Collected data
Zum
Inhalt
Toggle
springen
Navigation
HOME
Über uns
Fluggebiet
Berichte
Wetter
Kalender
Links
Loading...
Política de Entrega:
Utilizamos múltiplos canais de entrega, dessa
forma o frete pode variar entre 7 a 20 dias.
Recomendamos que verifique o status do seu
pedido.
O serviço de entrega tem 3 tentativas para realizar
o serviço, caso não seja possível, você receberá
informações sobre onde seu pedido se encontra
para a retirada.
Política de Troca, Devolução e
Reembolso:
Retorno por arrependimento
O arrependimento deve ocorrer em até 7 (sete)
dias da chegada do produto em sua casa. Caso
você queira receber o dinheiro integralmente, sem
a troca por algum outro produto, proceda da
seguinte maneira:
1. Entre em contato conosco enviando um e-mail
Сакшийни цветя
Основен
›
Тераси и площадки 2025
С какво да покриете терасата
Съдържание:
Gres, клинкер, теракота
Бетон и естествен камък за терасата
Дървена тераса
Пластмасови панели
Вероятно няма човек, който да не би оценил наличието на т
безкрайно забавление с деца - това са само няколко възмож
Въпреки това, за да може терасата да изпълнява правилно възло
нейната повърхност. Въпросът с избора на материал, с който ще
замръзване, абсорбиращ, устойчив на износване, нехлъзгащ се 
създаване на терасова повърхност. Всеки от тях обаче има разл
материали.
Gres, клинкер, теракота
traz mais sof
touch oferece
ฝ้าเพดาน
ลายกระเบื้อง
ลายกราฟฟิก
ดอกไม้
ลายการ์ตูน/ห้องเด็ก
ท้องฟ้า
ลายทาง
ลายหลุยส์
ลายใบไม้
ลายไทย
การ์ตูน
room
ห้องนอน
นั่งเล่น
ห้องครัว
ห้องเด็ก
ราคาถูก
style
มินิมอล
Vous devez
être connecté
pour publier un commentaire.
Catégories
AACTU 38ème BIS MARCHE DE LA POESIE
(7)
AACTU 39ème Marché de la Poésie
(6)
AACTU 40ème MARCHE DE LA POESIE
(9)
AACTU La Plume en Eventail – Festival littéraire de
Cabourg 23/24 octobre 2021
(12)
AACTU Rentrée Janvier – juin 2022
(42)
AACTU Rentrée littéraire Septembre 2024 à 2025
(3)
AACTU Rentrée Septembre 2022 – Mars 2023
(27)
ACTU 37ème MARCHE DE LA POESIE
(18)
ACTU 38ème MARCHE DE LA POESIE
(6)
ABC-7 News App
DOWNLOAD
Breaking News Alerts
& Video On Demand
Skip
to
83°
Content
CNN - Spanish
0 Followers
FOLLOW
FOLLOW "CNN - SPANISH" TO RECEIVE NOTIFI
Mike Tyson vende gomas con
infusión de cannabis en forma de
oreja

* * *

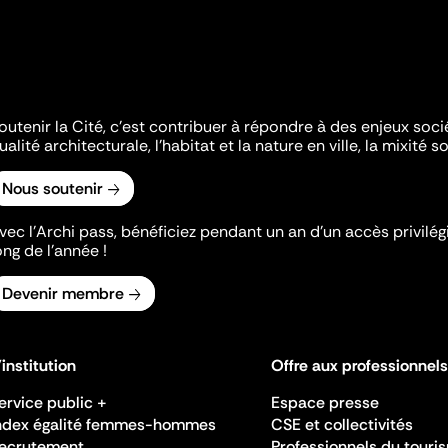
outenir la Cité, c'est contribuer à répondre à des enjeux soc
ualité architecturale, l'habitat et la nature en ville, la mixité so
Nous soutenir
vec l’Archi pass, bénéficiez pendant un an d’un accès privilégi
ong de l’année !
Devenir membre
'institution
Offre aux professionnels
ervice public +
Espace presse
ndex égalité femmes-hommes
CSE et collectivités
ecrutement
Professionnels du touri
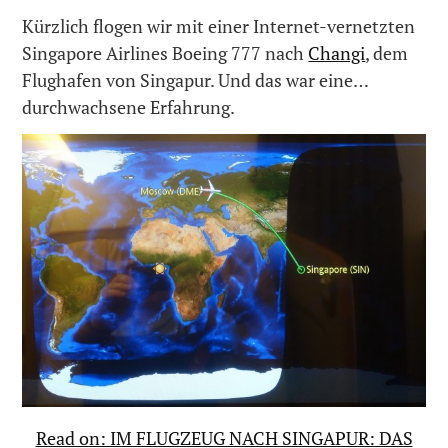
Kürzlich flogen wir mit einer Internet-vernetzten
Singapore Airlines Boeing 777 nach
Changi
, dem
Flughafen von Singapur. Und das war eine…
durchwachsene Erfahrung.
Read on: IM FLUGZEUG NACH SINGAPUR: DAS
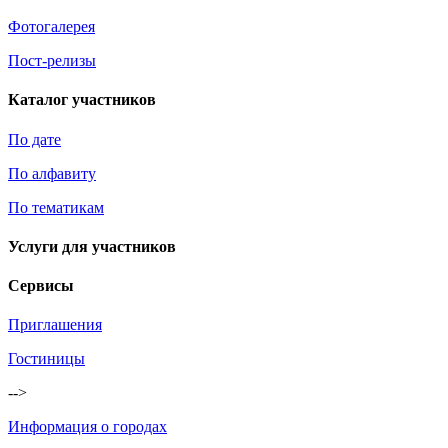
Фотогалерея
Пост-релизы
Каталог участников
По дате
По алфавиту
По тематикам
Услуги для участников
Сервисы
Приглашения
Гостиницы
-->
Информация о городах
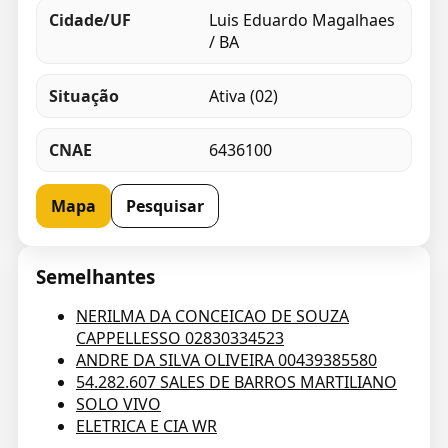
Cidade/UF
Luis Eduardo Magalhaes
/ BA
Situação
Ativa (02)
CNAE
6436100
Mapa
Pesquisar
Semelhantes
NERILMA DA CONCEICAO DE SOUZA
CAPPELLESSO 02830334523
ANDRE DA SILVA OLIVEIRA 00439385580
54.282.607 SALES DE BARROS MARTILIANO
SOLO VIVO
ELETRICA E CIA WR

**WORK REQUEST:**
Tally up the lines in the data that hold the word "littéraire". Only the total should be given.

**EXERCISE RESULT:**
2